Funded PhD studentship looking at social and political reactions to HIV/AIDS
This PhD studentship will fund a project studying social and political reactions to HIV/AIDS. The postholder will collaborate with the team led by Dr Nikolaos Papadogiannis, working on the project “HIV/AIDS Campaigning between the Global South and Western Europe since the 1980s”, which is funded by a UKRI Future Leaders Fellowship.
Key facts
Fee status
Your country/region
Level
Postgraduate (research)
Number of awards
One
Value of awards
Deadline
The PhD studentship will fund one project studying social and political reactions to HIV/AIDS. Please suggest your project, tailored to the parameters below. You must analyse at least one of the following themes and subjects:
Themes
- Discourses about the rights of people living with HIV.
- Shifting sexual norms and patterns.
- Policy instruments.
- Protest patterns.
- Mobilities and migration.
- Memories and silences of living with HIV, and emotions surrounding them. Subjects
- Civil society organisations and activists.
- Policymakers.
- Subjects dealing with health and healthcare, like social workers, nurses, doctors.
- Migrant associations.
- Religious subjects.
- Artists.
- Journalists.
You may address any part of the period from the early 1980s to the present. Your thesis must study one or more locations anywhere in the world, ideally from a transnational and comparative history perspective, and, ideally, covering connections between the Global South and Europe.
Your analysis must be intersectional, considering the impact of social class, gender, race/ethnicity, sexual orientation, age and faith on socio-political responses to HIV/AIDS.

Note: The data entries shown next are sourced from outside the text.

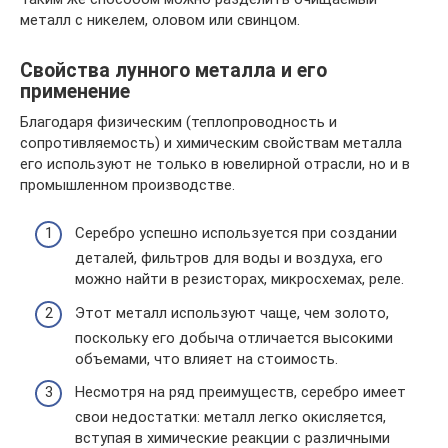
металл с никелем, оловом или свинцом.
Свойства лунного металла и его
применение
Благодаря физическим (теплопроводность и
сопротивляемость) и химическим свойствам металла
его используют не только в ювелирной отрасли, но и в
промышленном производстве.
Серебро успешно используется при создании
деталей, фильтров для воды и воздуха, его
можно найти в резисторах, микросхемах, реле.
Этот металл используют чаще, чем золото,
поскольку его добыча отличается высокими
объемами, что влияет на стоимость.
Несмотря на ряд преимуществ, серебро имеет
свои недостатки: металл легко окисляется,
вступая в химические реакции с различными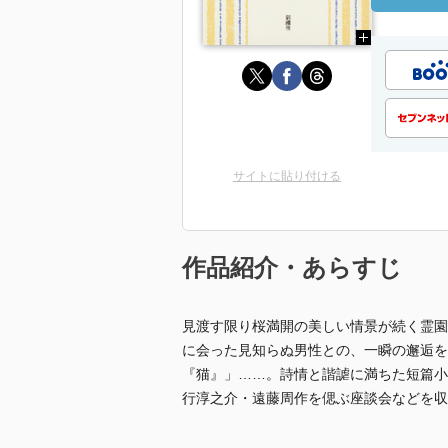
サイトに貼り付ける
作品紹介・あらすじ
見渡す限り桜満開の美しい情景が続く霊園
に会った見知らぬ男性との、一瞬の邂逅を
『猫』」……。詩情と諧謔に満ちた短篇小
行淳之介・遠藤周作を偲ぶ座談会などを収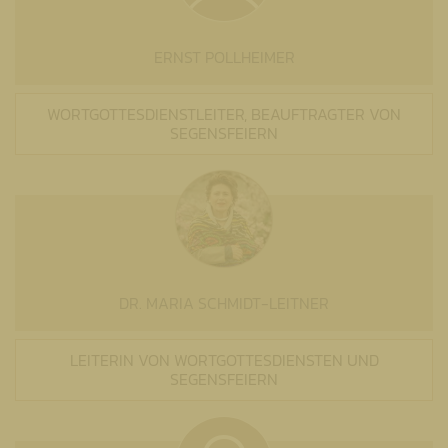
ERNST POLLHEIMER
WORTGOTTESDIENSTLEITER, BEAUFTRAGTER VON
SEGENSFEIERN
DR. MARIA SCHMIDT-LEITNER
LEITERIN VON WORTGOTTESDIENSTEN UND
SEGENSFEIERN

The postholder will collaborate with the team led by Dr Nikolaos Papadogiannis, working on the project “HIV/AIDS Campaigning between the Global South and Western Europe since the 1980s”, which is funded by a UKRI Future Leaders Fellowship. Find out more about the project.
Description of duties
The successful applicant will:
- Manage their research activity, as discussed with and approved by the supervisors, and meet deadlines in collaboration with the supervisors.
- Liaise with the supervisors at least once per month.

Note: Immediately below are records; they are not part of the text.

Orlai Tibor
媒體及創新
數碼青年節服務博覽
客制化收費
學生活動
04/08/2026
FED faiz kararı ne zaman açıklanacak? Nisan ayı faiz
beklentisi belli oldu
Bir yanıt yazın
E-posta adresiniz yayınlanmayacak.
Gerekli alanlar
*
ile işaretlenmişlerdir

- Conduct archival research and interviews in more than one country and write a PhD thesis stemming from this research.
- Participate in at least one workshop/conference per year to present single-authored (or co-authored) papers.
- Submit at least one single-authored article from their thesis to an international journal by the end of the studentship.

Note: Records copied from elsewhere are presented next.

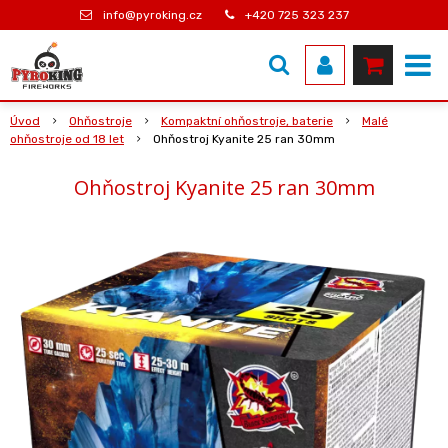
info@pyroking.cz
+420 725 323 237
Úvod
Ohňostroje
Kompaktní ohňostroje, baterie
Malé
ohňostroje od 18 let
Ohňostroj Kyanite 25 ran 30mm
Ohňostroj Kyanite 25 ran 30mm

- Participate in and help organise at least two public workshops per year involving community partners.
- Engage in research-related activities of the Faculty of Arts and Humanities at the University of Stirling in general, such as the events of the Queer Studies Reading Group.
- Engage with continuing professional development and the training sessions that the supervisors find necessary, and which may take place online, at the University of Stirling, or elsewhere in Scotland.
Funding and costs
The studentship includes a stipend at UKRI levels for three years, and full tuition fees. For 2024/25 entry, the stipend is £19, 237. The studentship also covers both home and international student fees.
Additional costs may apply to international students (e.g., visa-related ones), which the studentship does not cover.
Eligibility and availability
Essential criteria
Qualifications
The candidate must, by the time of appointment, have completed an MA (or equivalent) in any of these disciplines - history, anthropology, sociology, political science, media studies or cultural studies.
The candidate must have achieved at least a 2:1 (or equivalent) in their MA degree.
Research
- Some experience with qualitative research methods.
- Excellent spoken and written English language skills. If the applicant’s first language is not English, they are required to show English language competency equivalent to the minimum level of IELTS 6.5 (6.0 in all bands).
Desirable criteria
- MA degree (or equivalent) on a topic related to studying gender and sexuality in any of the following fields - history, anthropology, sociology, political science, media studies, or cultural studies.
- Some knowledge of methodological approaches to oral history.
- Excellent command (spoken and written) of a language other than English, which is used in continental Europe and/or the Global South.
How to apply
The deadline for applications is 15 January 2025.
Please send the following by email to Nikolaos Papadogiannis at nikolaos.papadogiannis@stir.ac.uk using the email subject FLFNP01:
- A project proposal of 1,500 words maximum outlining a PhD thesis topic of their choice, which relates to at least one of the themes and at least one of the subjects mentioned above. It should also align with the temporal and geographical focus mentioned above. This proposal should make clear the main question around which the suggested project will revolve, the initial hypotheses, the case studies the applicant proposes to explore, the historiographical significance of the proposed thesis, the types of primary sources they will use, and the applicant’s methodological approaches to those sources.
cover letter detailing your interest and experience in this area (500 words max). - An academic CV.
- A copy of their degree certificate and relevant transcripts. Regarding the knowledge of English: IELTS score or university degree in an English-language programme. Concerning the knowledge of another language: qualification or university degree for a programme taught in that language.
- An example of recent academic writing (originally or translated into English), like an MA thesis chapter, not exceeding 3,000 words (including footnotes/references).
- The names and contact details of two academic referees.
Interview dates will be communicated after the initial screening process.